Extracted page text data
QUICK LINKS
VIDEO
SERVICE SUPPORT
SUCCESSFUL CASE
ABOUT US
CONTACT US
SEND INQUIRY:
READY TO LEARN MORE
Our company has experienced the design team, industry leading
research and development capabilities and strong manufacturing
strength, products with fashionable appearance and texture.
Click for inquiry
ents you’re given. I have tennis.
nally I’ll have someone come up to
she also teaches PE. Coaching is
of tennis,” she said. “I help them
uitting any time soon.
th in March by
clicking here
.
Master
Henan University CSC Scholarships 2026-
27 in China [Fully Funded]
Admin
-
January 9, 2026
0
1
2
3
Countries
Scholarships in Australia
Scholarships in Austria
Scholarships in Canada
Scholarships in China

---

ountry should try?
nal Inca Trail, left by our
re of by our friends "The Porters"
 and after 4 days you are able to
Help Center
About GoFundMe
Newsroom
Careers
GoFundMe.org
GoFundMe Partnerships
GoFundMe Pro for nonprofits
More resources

Work to be completed
In the data above, which lines lie between the line with "uitting any time soon." and the line with "Scholarships in China", inclusive? Print those lines exactly and nothing else.

Problem solution
uitting any time soon.
th in March by
clicking here
.
Master
Henan University CSC Scholarships 2026-
27 in China [Fully Funded]
Admin
-
January 9, 2026
0
1
2
3
Countries
Scholarships in Australia
Scholarships in Austria
Scholarships in Canada
Scholarships in China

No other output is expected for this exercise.